• WORK ORDER
Find the line below with "Clause de no" and the line with "하고 정교화하는 나침반 역할을 합니다. 실시간 데이터 공유". Output exactly those lines and everything between them, leaving out the pictures.

• RECORDS PROVIDED
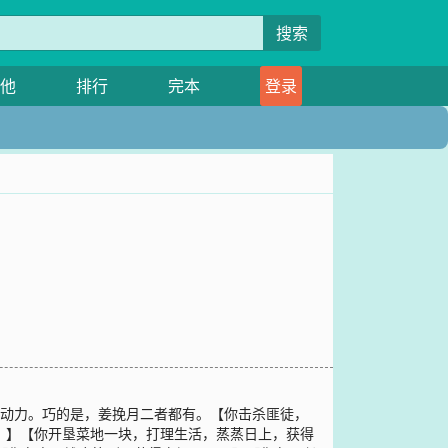
搜索
他
排行
完本
登录
行动力。巧的是，姜挽月二者都有。【你击杀匪徒，
。】【你开垦菜地一块，打理生活，蒸蒸日上，获得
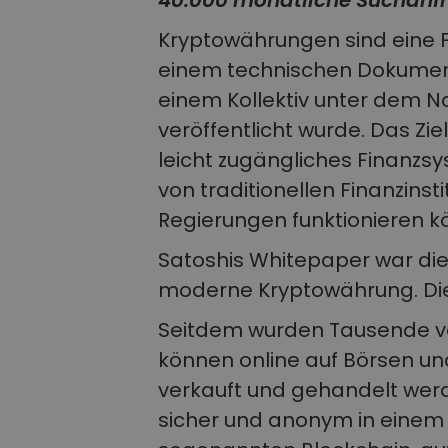
40.000 monatliche Suchanfr
Kryptowährungen sind eine F
einem technischen Dokument
einem Kollektiv unter dem 
veröffentlicht wurde. Das Zie
leicht zugängliches Finanzs
von traditionellen Finanzins
Regierungen funktionieren k
Satoshis Whitepaper war die 
moderne Kryptowährung. Die
Seitdem wurden Tausende vo
können online auf Börsen un
verkauft und gehandelt wer
sicher und anonym in einem 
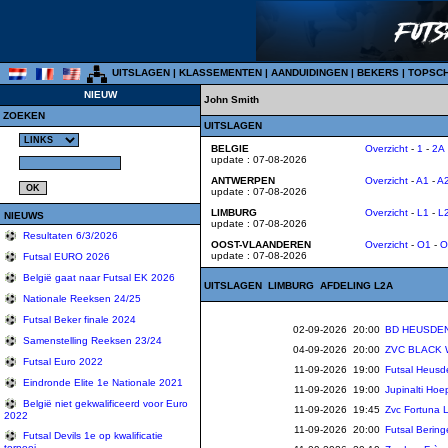
UITSLAGEN
|
KLASSEMENTEN
|
AANDUIDINGEN
|
BEKERS
|
TOPSC
NIEUW
John Smith
ZOEKEN
UITSLAGEN
BELGIE
Overzicht
-
1
-
2A
update : 07-08-2026
ANTWERPEN
Overzicht
-
A1
-
A
update : 07-08-2026
LIMBURG
Overzicht
-
L1
-
L
NIEUWS
update : 07-08-2026
Resultaten 6/3/2026
OOST-VLAANDEREN
Overzicht
-
O1
-
O
update : 07-08-2026
Futsal EURO 2026
België gaat naar Futsal EK 2026
UITSLAGEN LIMBURG AFDELING L2A
Nationale Reeksen 24/25
Futsal Beker finale 2024
02-09-2026 20:00
BD HEUSDEN
Samenstelling Reeksen 23/24
04-09-2026 20:00
ZVC BLACK
Futsal Euro 2022
11-09-2026 19:00
Futsal Heusd
Eindronde Elite 1e Nationale 2021
11-09-2026 19:00
Jupinalti Hoe
België niet gekwalificeerd voor Euro
11-09-2026 19:45
Zvc Fortuna 
2022
11-09-2026 20:00
Futsal Berin
Futsal Devils 1e op kwalificatie
tornooi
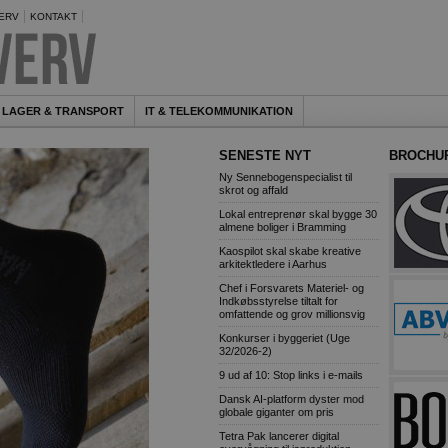
ERV
KONTAKT
LAGER & TRANSPORT
IT & TELEKOMMUNIKATION
SENESTE NYT
BROCHU
Ny Sennebogenspecialist til
skrot og affald
Lokal entreprenør skal bygge 30
almene boliger i Bramming
Kaospilot skal skabe kreative
arkitektledere i Aarhus
Chef i Forsvarets Materiel- og
Indkøbsstyrelse tiltalt for
omfattende og grov millionsvig
Konkurser i byggeriet (Uge
32/2026-2)
9 ud af 10: Stop links i e-mails
Dansk AI-platform dyster mod
globale giganter om pris
Tetra Pak lancerer digital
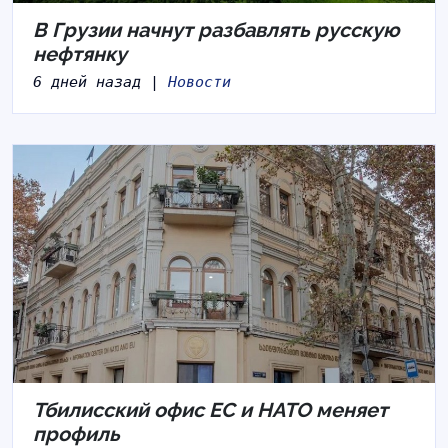
В Грузии начнут разбавлять русскую
нефтянку
6 дней назад |
Новости
Тбилисский офис ЕС и НАТО меняет
профиль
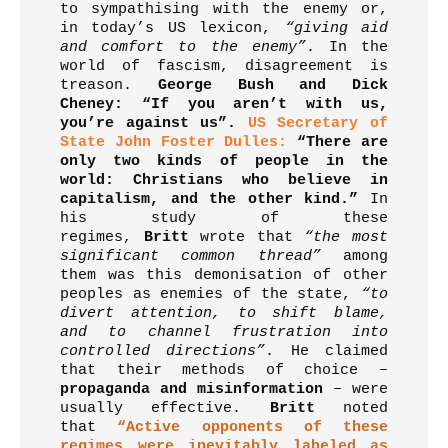
to sympathising with the enemy or,
in today’s US lexicon,
“giving aid
and comfort to the enemy”
. In the
world of fascism, disagreement is
treason.
George Bush and Dick
Cheney: “If you aren’t with us,
you’re against us”.
US Secretary of
State John Foster Dulles:
“There are
only two kinds of people in the
world: Christians who believe in
capitalism, and the other kind.”
In
his study of these
regimes,
Britt
wrote that
“the most
significant common thread”
among
them was this demonisation of other
peoples as enemies of the state,
“to
divert attention, to shift blame,
and to channel frustration into
controlled directions”
. He claimed
that their methods of choice –
propaganda and misinformation
– were
usually effective.
Britt
noted
that
“Active opponents of these
regimes were inevitably labeled as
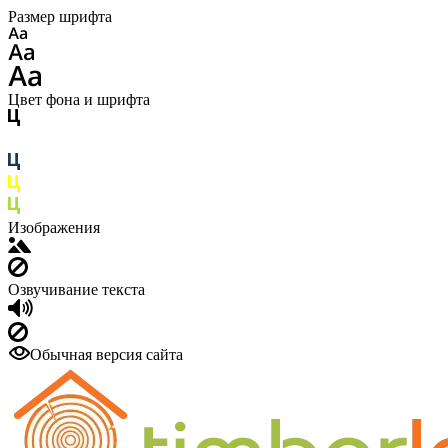
Размер шрифта
Цвет фона и шрифта
Изображения
Озвучивание текста
Обычная версия сайта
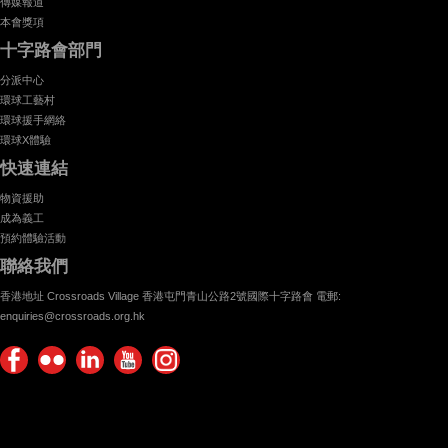
傳媒報道
本會獎項
十字路會部門
分派中心
環球工藝村
環球援手網絡
環球X體驗
快速連結
物資援助
成為義工
預約體驗活動
聯絡我們
香港地址 Crossroads Village 香港屯門青山公路2號國際十字路會 電郵:
enquiries@crossroads.org.hk
Find
Flickr
Keep
Watch
Find
us on
Photos
up
us on
us on
Facebook
with
Youtube
Instagram!
Crossroads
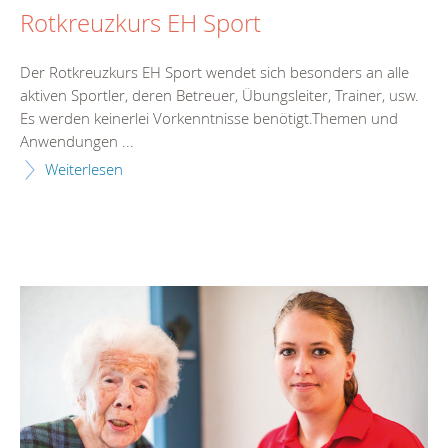
Rotkreuzkurs EH Sport
Der Rotkreuzkurs EH Sport wendet sich besonders an alle
aktiven Sportler, deren Betreuer, Übungsleiter, Trainer, usw.
Es werden keinerlei Vorkenntnisse benötigt.Themen und
Anwendungen ...
Weiterlesen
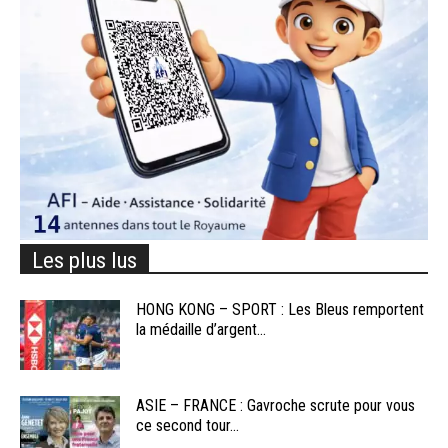
Les plus lus
HONG KONG – SPORT : Les Bleus remportent
la médaille d’argent...
ASIE – FRANCE : Gavroche scrute pour vous
ce second tour...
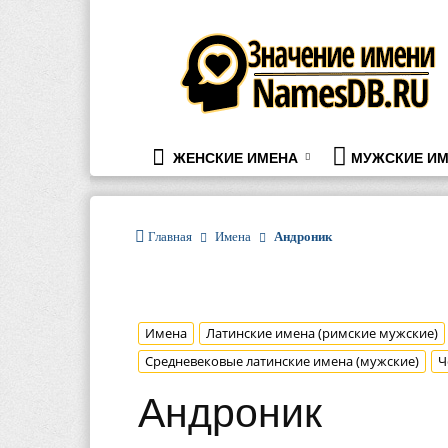
namesdb.ru
ЖЕНСКИЕ ИМЕНА
МУЖСКИЕ ИМ
Главная
Имена
Андроник
Имена
Латинские имена (римские мужские)
Средневековые латинские имена (мужские)
Ч
Андроник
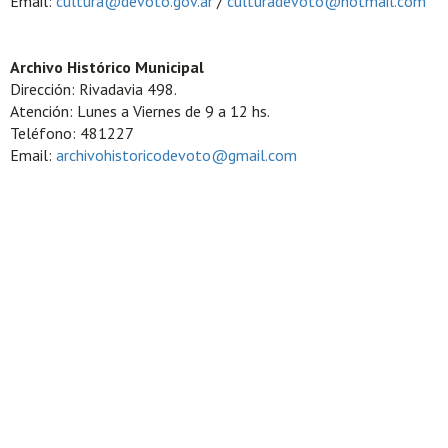
Email:
cultura@devoto.gov.ar
/
culturadevoto@hotmail.com
Archivo Histórico Municipal
Dirección: Rivadavia 498.
Atención: Lunes a Viernes de 9 a 12 hs.
Teléfono: 481227
Email:
archivohistoricodevoto@gmail.com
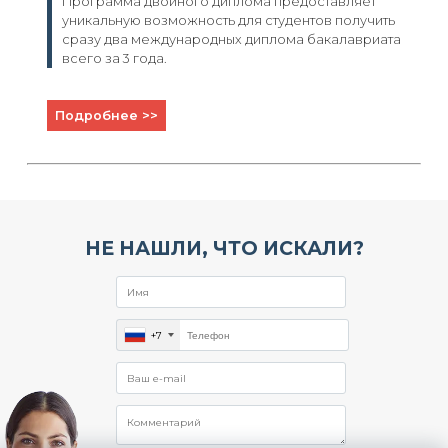
Программа двойного диплома предоставляет
уникальную возможность для студентов получить
сразу два международных диплома бакалавриата
всего за 3 года.
Подробнее >>
НЕ НАШЛИ, ЧТО ИСКАЛИ?
+7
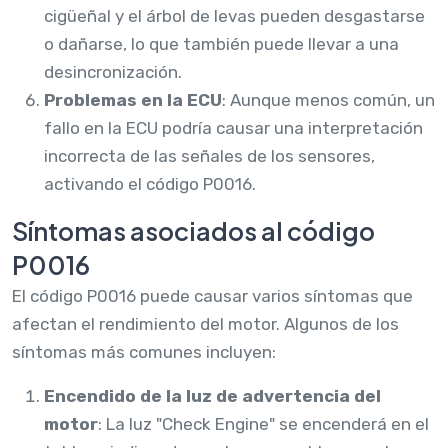
cigüeñal y el árbol de levas pueden desgastarse
o dañarse, lo que también puede llevar a una
desincronización.
Problemas en la ECU
: Aunque menos común, un
fallo en la ECU podría causar una interpretación
incorrecta de las señales de los sensores,
activando el código P0016.
Síntomas asociados al código
P0016
El código P0016 puede causar varios síntomas que
afectan el rendimiento del motor. Algunos de los
síntomas más comunes incluyen:
Encendido de la luz de advertencia del
motor
: La luz "Check Engine" se encenderá en el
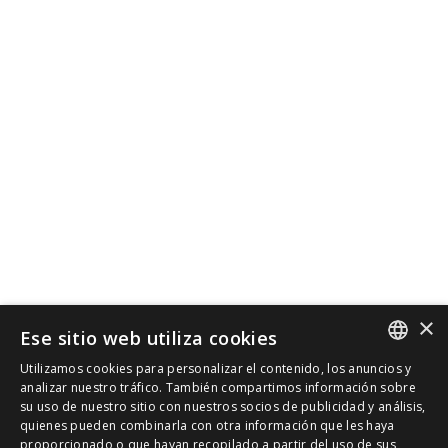
×
Ese sitio web utiliza cookies
Utilizamos cookies para personalizar el contenido, los anuncios y
SPANISH
analizar nuestro tráfico. También compartimos información sobre
su uso de nuestro sitio con nuestros socios de publicidad y análisis,
quienes pueden combinarla con otra información que les haya
CAT
proporcionado o que hayan recopilado a partir del uso de sus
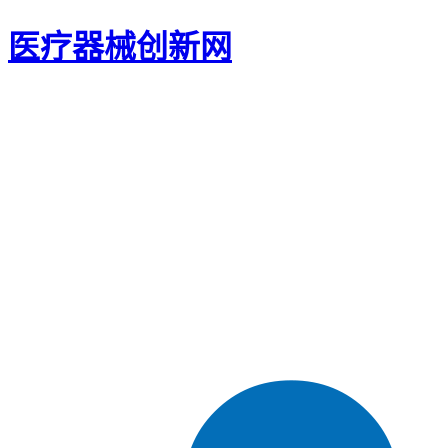
医疗器械创新网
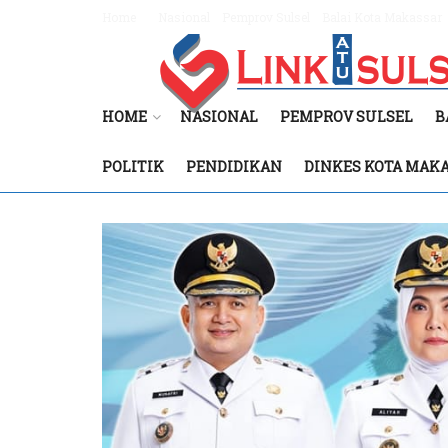
Home
Nasional
Pemprov Sulsel
Balai Kota Makassar
HOME
NASIONAL
PEMPROV SULSEL
B
POLITIK
PENDIDIKAN
DINKES KOTA MAK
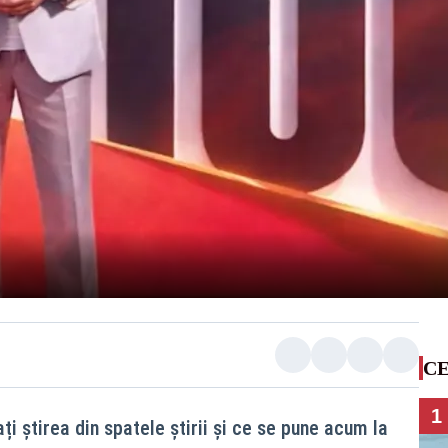
CE
1
ați știrea din spatele știrii și ce se pune acum la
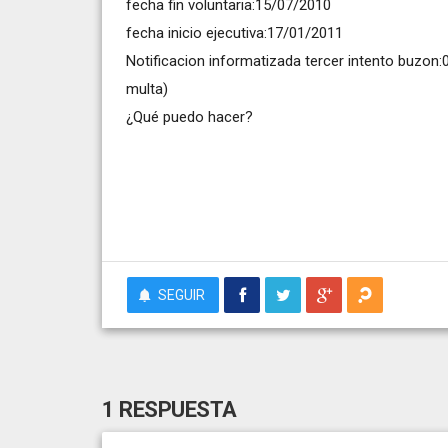
fecha fin voluntaria:15/07/2010
fecha inicio ejecutiva:17/01/2011
Notificacion informatizada tercer intento buzon
multa)
¿Qué puedo hacer?
SEGUIR
1 RESPUESTA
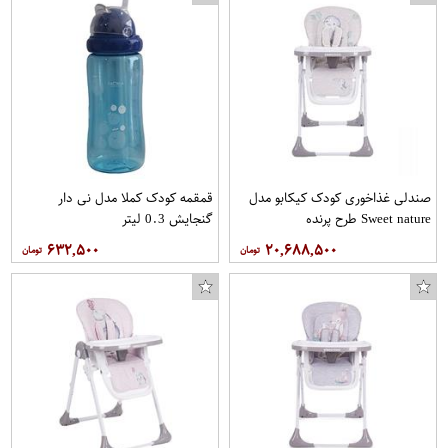
صندلی غذاخوری کودک کیکابو مدل
قمقمه کودک کملا مدل نی دار
Sweet nature طرح پرنده
گنجایش 0.3 لیتر
۶۳۲,۵۰۰
۲۰,۶۸۸,۵۰۰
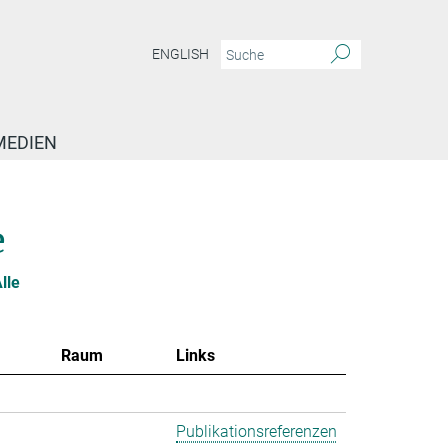
ENGLISH
MEDIEN
e
lle
Raum
Links
Publikationsreferenzen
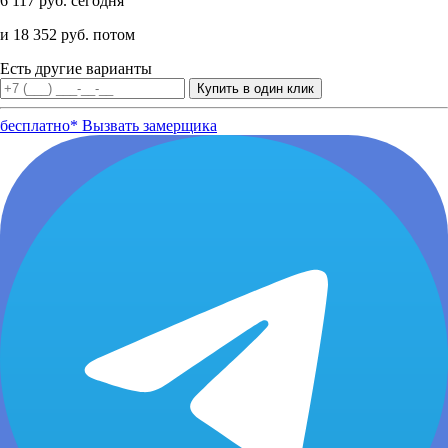
6 117 руб. сегодня
и 18 352 руб. потом
Есть другие варианты
бесплатно*
Вызвать замерщика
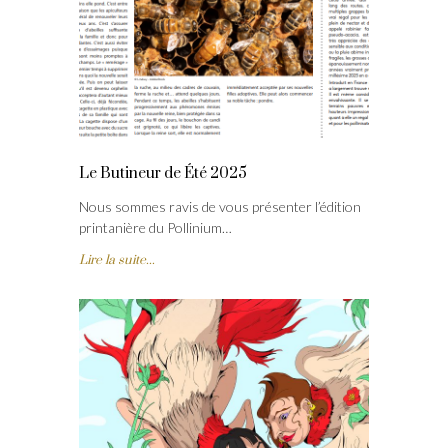
Le Butineur de Été 2025
Nous sommes ravis de vous présenter l’édition
printanière du Pollinium…
Lire la suite...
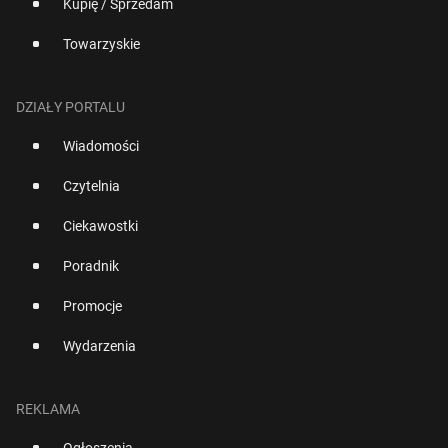
Kupię / Sprzedam
Towarzyskie
DZIAŁY PORTALU
Wiadomości
Czytelnia
Ciekawostki
Poradnik
Promocje
Wydarzenia
REKLAMA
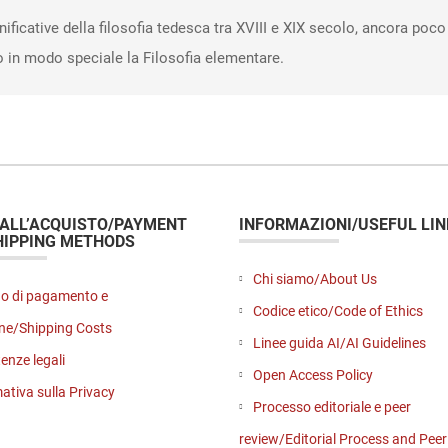
nificative della filosofia tedesca tra XVIII e XIX secolo, ancora poco
 in modo speciale la Filosofia elementare.
 ALL’ACQUISTO/PAYMENT
INFORMAZIONI/USEFUL LIN
HIPPING METHODS
Chi siamo/About Us
o di pagamento e
Codice etico/Code of Ethics
ne/Shipping Costs
Linee guida AI/AI Guidelines
enze legali
Open Access Policy
ativa sulla Privacy
Processo editoriale e peer
review/Editorial Process and Pee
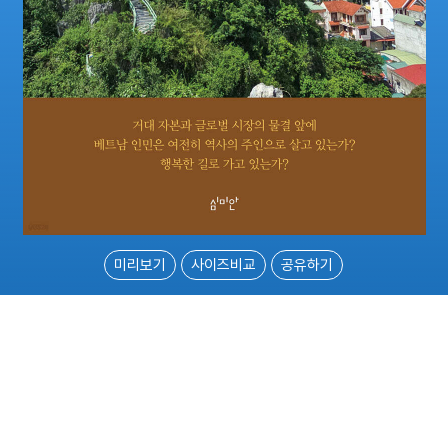
미리보기
사이즈비교
공유하기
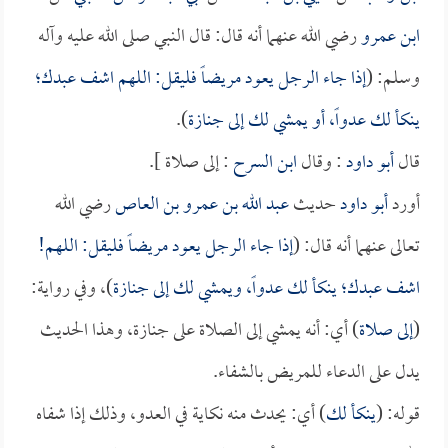
ابن عمرو
رضي الله عنهما أنه قال: قال النبي صلى الله عليه وآله
وسلم: (
إذا جاء الرجل يعود مريضاً فليقل: اللهم اشف عبدك؛
ينكأ لك عدواً، أو يمشي لك إلى جنازة
).
قال
أبو داود
: وقال
ابن السرح
: إلى صلاة ].
أورد
أبو داود
حديث
عبد الله بن عمرو بن العاص
رضي الله
تعالى عنهما أنه قال: (
إذا جاء الرجل يعود مريضاً فليقل: اللهم!
اشف عبدك؛ ينكأ لك عدواً، ويمشي لك إلى جنازة
)، وفي رواية:
(
إلى صلاة
) أي: أنه يمشي إلى الصلاة على جنازة، وهذا الحديث
يدل على الدعاء للمريض بالشفاء.
قوله: (
ينكأ لك
) أي: يحدث منه نكاية في العدو، وذلك إذا شفاه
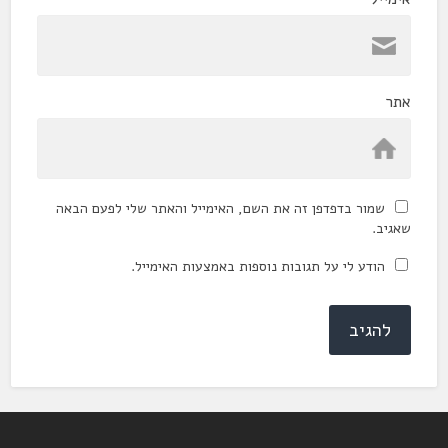
אתר
שמור בדפדפן זה את השם, האימייל והאתר שלי לפעם הבאה
שאגיב.
הודע לי על תגובות נוספות באמצעות האימייל.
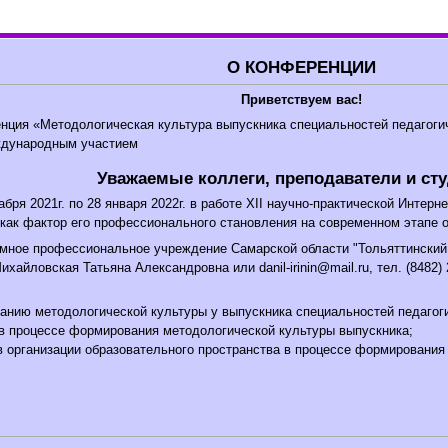
О КОНФЕРЕНЦИИ
Приветствуем вас!
енция «Методологическая культура выпускника специальностей педагоги
ждународным участием
Уважаемые коллеги, преподаватели и ст
бря 2021г. по 28 января 2022г. в работе XII научно-практической Инте
 как фактор его профессионального становления на современном этапе
ое профессиональное учреждение Самарской области "Тольяттинский со
ихайловская Татьяна Александровна или danil-irinin@mail.ru, тел. (8482
анию методологической культуры у выпускника специальностей педагоги
 в процессе формирования методологической культуры выпускника;
 организации образовательного пространства в процессе формирования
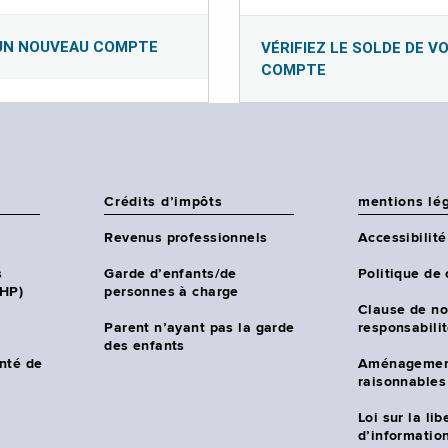
UN NOUVEAU COMPTE
VÉRIFIEZ LE SOLDE DE V
COMPTE
Crédits d’impôts
mentions lé
Revenus professionnels
Accessibilité
s
Garde d’enfants/de
Politique de 
CHP)
personnes à charge
Clause de no
Parent n’ayant pas la garde
responsabili
des enfants
nté de
Aménagemen
raisonnables
Loi sur la lib
d’information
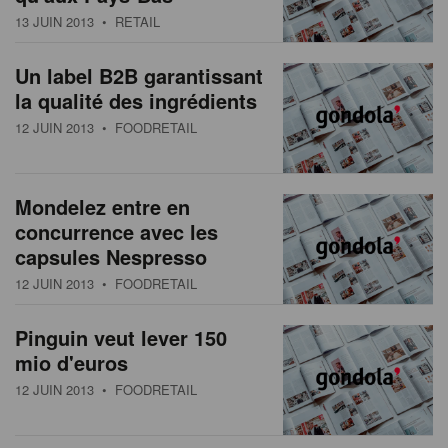
13 JUIN 2013
• RETAIL
Un label B2B garantissant
la qualité des ingrédients
12 JUIN 2013
• FOODRETAIL
Mondelez entre en
concurrence avec les
capsules Nespresso
12 JUIN 2013
• FOODRETAIL
Pinguin veut lever 150
mio d'euros
12 JUIN 2013
• FOODRETAIL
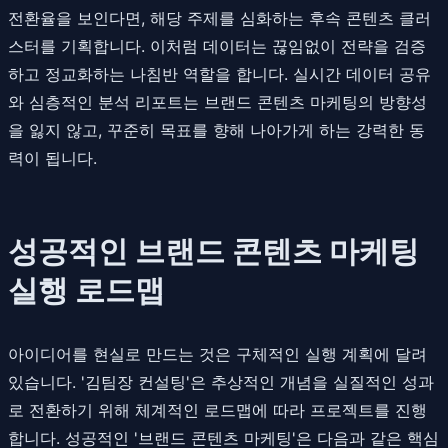
전환율을 보인다면, 해당 주제를 심화하는 후속 콘텐츠 클러
스터를 기획합니다. 이처럼 데이터는 끊임없이 전략을 검증
하고 정교화하는 나침반 역할을 합니다. 실시간 데이터 공유
와 심층적인 분석 리포트는 브랜드 콘텐츠 마케팅의 방향성
을 잃지 않고, 꾸준히 목표를 향해 나아가게 하는 강력한 동
력이 됩니다.
성공적인 브랜드 콘텐츠 마케팅
실행 로드맵
아이디어를 현실로 만드는 것은 구체적인 실행 계획에 달려
있습니다. '김팀장 컨설팅'은 추상적인 개념을 실질적인 성과
로 전환하기 위해 체계적인 로드맵에 따라 프로젝트를 진행
합니다. 성공적인 '브랜드 콘텐츠 마케팅'은 다음과 같은 핵심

• ANSWER BELOW
Clause de no
Parent n’ayant pas la garde
responsabili
des enfants
nté de
Aménagemen
raisonnables
Loi sur la lib
d’information
13 JUIN 2013
• RETAIL
Un label B2B garantissant
la qualité des ingrédients
12 JUIN 2013
• FOODRETAIL
Mondelez entre en
concurrence avec les
capsules Nespresso
12 JUIN 2013
• FOODRETAIL
Pinguin veut lever 150
mio d'euros
12 JUIN 2013
• FOODRETAIL
전환율을 보인다면, 해당 주제를 심화하는 후속 콘텐츠 클러
스터를 기획합니다. 이처럼 데이터는 끊임없이 전략을 검증
하고 정교화하는 나침반 역할을 합니다. 실시간 데이터 공유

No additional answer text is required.